Das Ergebnis der Untersuchungen ist in Abb. 1 dargestellt.

Beispiel 3 Biologische Aktivität a) IL-1-Aktivität

Die IL-1-Aktivität wird mittels eines MNC-Proliferationsassays in einem Kulturüberstand bestimmt. Humane Monozyten (MNC) werden aus dem peripheren Blut freiwilliger Spender isoliert (8 × 10⁵ MNC/200 ml) und diese in ein Glas überführt und gleichzeitig mit Testsubstanz versetzt. Für die Testung der biologischen Aktivität in vitro werden die Zellen zunächst mit LPS stimuliert (10 ng/ml). Nach einer Inkubationszeit von 8 Stunden werden 150 ml des Kulturüberstandes auf Cytokinfreisetzung hin untersucht. Die IL- 1-Aktivität wird mittels eines Fibroblasten-Proliferationsassays in einem Kulturüberstand bestimmt. Die dazu notwendigen Fibroblasten wurden aus humaner Vorhaut gewonnen. Die Proliferation dieser Fibroblasten wurde durch IL-1 gesteigert. Durch einen Vergleich der Dosiswirkungskurve des Kulturüberstandes mit der Kurve des Standards in einer Probitanalyse wird die biologische Aktivität im Kulturüberstand bestimmt. Das LPS aus einem bekannten endotoxisch aktiven Bakterienstamm (Salmonella friedenau) dient als Referenz (positive Kontrolle) und ist daher in der Abb. 6 mit aufgeführt.

b) TNFα-Aktivität

Die TNFα-Aktivität in einem Kulturüberstand wird in einem Zytotoxizitätsassay mit der TNF-empfindlichen Zellinie L929 bestimmt. Der Vergleich der Dosiswirkungskurve des Kulturüberstandes mit der Kurve des Standards in einer Probitanalyse läßt die Bestimmung der TNF-Aktivität zu. Auch hier dient ein bekannt endotoxisch aktives LPS aus Salmonella friedenau als positive Kontrolle.

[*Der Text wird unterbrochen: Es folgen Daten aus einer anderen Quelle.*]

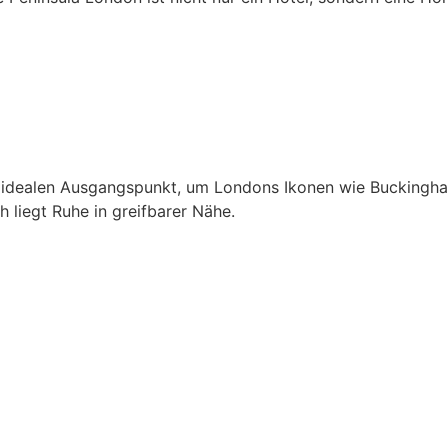
n idealen Ausgangspunkt, um Londons Ikonen wie Buckingha
ch liegt Ruhe in greifbarer Nähe.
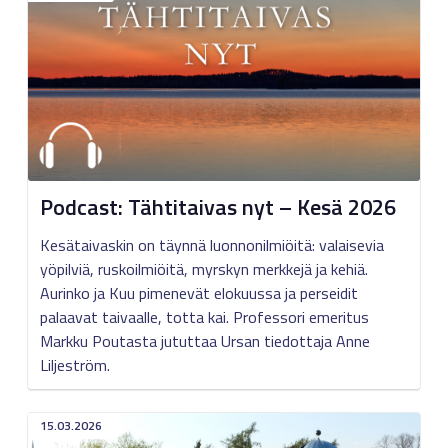
Podcast: Tähtitaivas nyt – Kesä 2026
Kesätaivaskin on täynnä luonnonilmiöitä: valaisevia
yöpilviä, ruskoilmiöitä, myrskyn merkkejä ja kehiä.
Aurinko ja Kuu pimenevät elokuussa ja perseidit
palaavat taivaalle, totta kai. Professori emeritus
Markku Poutasta jututtaa Ursan tiedottaja Anne
Liljeström.
15.03.2026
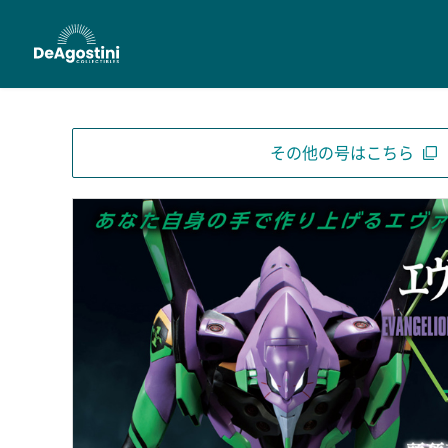
その他の号はこちら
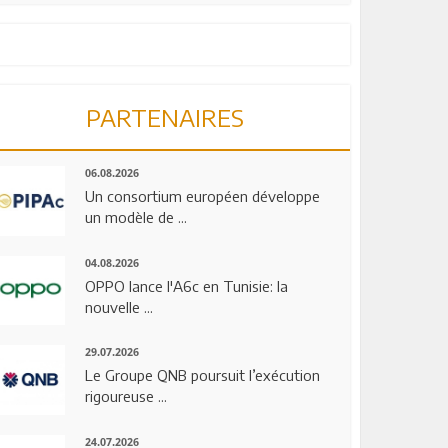
PARTENAIRES
06.08.2026
Un consortium européen développe
un modèle de ...
04.08.2026
OPPO lance l'A6c en Tunisie: la
nouvelle ...
29.07.2026
Le Groupe QNB poursuit l’exécution
rigoureuse ...
24.07.2026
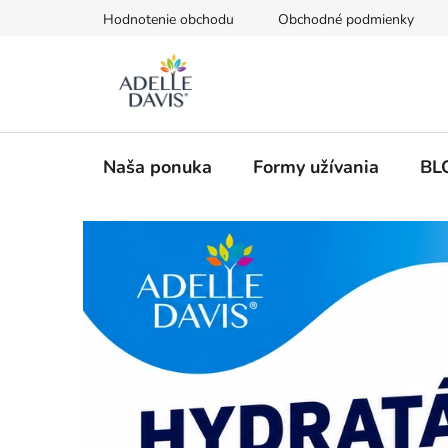
Prejsť
Hodnotenie obchodu
Obchodné podmienky
na
obsah
Naša ponuka
Formy užívania
BL
J
e
d
i
n
e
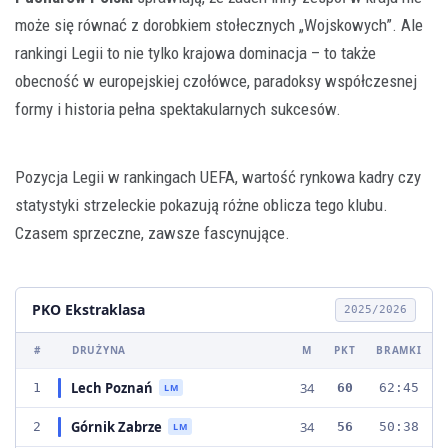
może się równać z dorobkiem stołecznych „Wojskowych”. Ale
rankingi Legii to nie tylko krajowa dominacja – to także
obecność w europejskiej czołówce, paradoksy współczesnej
formy i historia pełna spektakularnych sukcesów.
Pozycja Legii w rankingach UEFA, wartość rynkowa kadry czy
statystyki strzeleckie pokazują różne oblicza tego klubu.
Czasem sprzeczne, zawsze fascynujące.
PKO Ekstraklasa
2025/2026
#
DRUŻYNA
M
PKT
BRAMKI
Lech Poznań
34
1
60
62:45
LM
Górnik Zabrze
34
2
56
50:38
LM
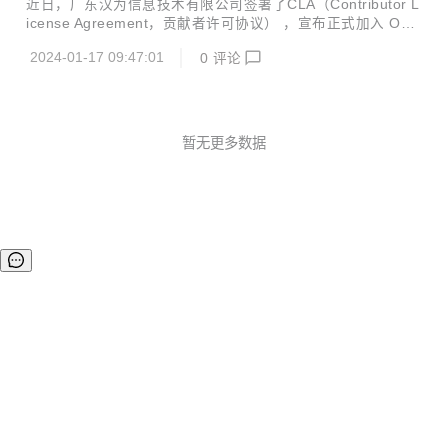
近日，广东汉为信息技术有限公司签署了CLA（Contributor L
疗、汽车电子、智慧能源等数十个行业领域的近百家知名客户
icense Agreement，贡献者许可协议） ，宣布正式加入 Our
开展成功合作。 公司创始人朱升宏先生曾供职于华为、新华
BMC 社区。 广东汉为信息技术有限公司成立于 2014 年，是
三，并担任新华三研发总裁、供应链副总裁等职务，在 I...
2024-01-17 09:47:01
0
评论
国产化计算机体系根部企业，专业从事国产化计算机产品的研
发、制造和销售，主要产品包括嵌入式工控机、云终端计算
机、网络安全设备、AI 小站、核心控制板卡等，核心技术包括
计算机硬件设计、自主固件和国产化操作系统适配、FPGA 设
计、边缘计算机及物联网、AI 及 5G 小站、安全可信计算等。
暂无更多数据
汉为致力于成为国产化自主可控数字技术领域的先锋信创企
业，专注于为电力、工控、交通、政务、金融等行业客户提
供...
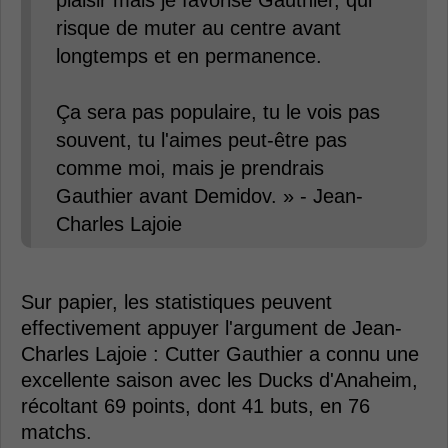
risque de muter au centre avant
longtemps et en permanence.
Ça sera pas populaire, tu le vois pas
souvent, tu l'aimes peut-être pas
comme moi, mais je prendrais
Gauthier avant Demidov. » - Jean-
Charles Lajoie
Sur papier, les statistiques peuvent
effectivement appuyer l'argument de Jean-
Charles Lajoie : Cutter Gauthier a connu une
excellente saison avec les Ducks d'Anaheim,
récoltant 69 points, dont 41 buts, en 76
matchs.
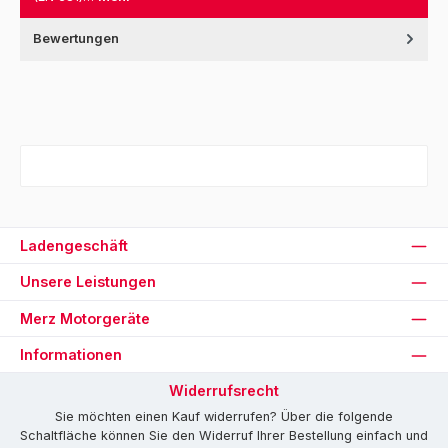
Bewertungen
Ladengeschäft
Unsere Leistungen
Merz Motorgeräte
Informationen
Widerrufsrecht
Sie möchten einen Kauf widerrufen? Über die folgende
Schaltfläche können Sie den Widerruf Ihrer Bestellung einfach und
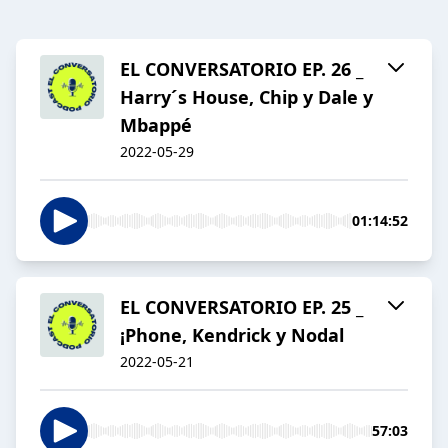
EL CONVERSATORIO EP. 26 _
Harry´s House, Chip y Dale y
Mbappé
2022-05-29
01:14:52
EL CONVERSATORIO EP. 25 _
¡Phone, Kendrick y Nodal
2022-05-21
57:03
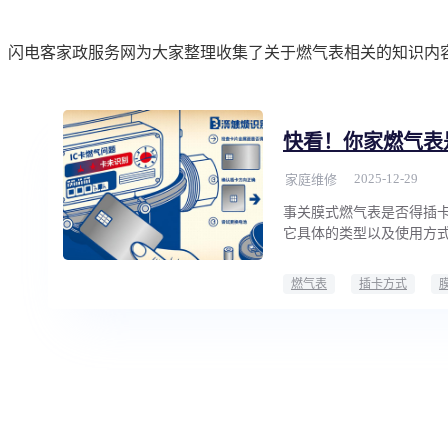
闪电客家政服务网为大家整理收集了关于燃气表相关的知识内
快看！你家燃气表
2025-12-29
家庭维修
事关膜式燃气表是否得插卡
它具体的类型以及使用方
燃气表
插卡方式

Die Ergebnisse sind in der Abb. 5 graphisch dargestellt. Die Ergebnisse zeigen, daß sich hinsichtlich der IL-1 und der TNFα-Ausschüttung keine signifikanten Unterschiede zwischen dem LPS aus Salmonella friedenau, das als Standard und Positivkontrolle dient, und dem LPS aus dem Stamm DSM 6601 feststellen lassen (Abb. 5, Bild 1 und 2, unten). Dies wird auch dadurch bestätigt, daß das Lipoid A des Stammes DSM 6601 fast deckungsgleich aktiv mit dem hoch aufgereinigten Lipoid A von E. coli (Abb. 5, Darstellung 1 und 2, oben) ist.

Claims (6)

1. Lipopolysaccharid (LPS) aus Escherichia coli, gekennzeichnet durch die Kombination einer O-Kette des E. coli O6-Typs mit nur einer repeating unit, eines Lipoid A mit der an sich für E. coli bekannten Struktur sowie einem Kernoligosaccharid mit 4 Hep-, 6 Glc- und 2 Gal-Resten als wesentlichen Bestandteilen.

2. LPS nach Anspruch 1, gekennzeichnet durch einen Gehalt an 8 Phosphatresten pro Molekül LPS.

3. LPS nach Anspruch 1 oder 2, gekennzeichnet durch einen Gehalt an 0,5 mol P-Etn pro Molekül LPS.

4. Verfahren zur Gewinnung von LPS nach Anspruch 1 bis 3, dadurch gekennzeichnet, daß die gewaschene und getrocknete E. coli Bakterienmasse in an sich bekannter Weise einer Phenol/Wasserextraktion unterworfen und der so gewonnene Extrakt einer Behandlung mit RNAsen/DNAsen und Proteinase K unterzogen wird.

5. Verfahren nach Anspruch 4, dadurch gekennzeichnet, daß E. coli Stamm DSM 6601 eingesetzt wird.

6. Verwendung von Lipopolysaccharid aus E. coli Stamm DSM 6601 nach Anspruch 1 bis 3 für mikrobiologische, biotechnische, analytische, diagnostische und/oder medizinische Zwecke.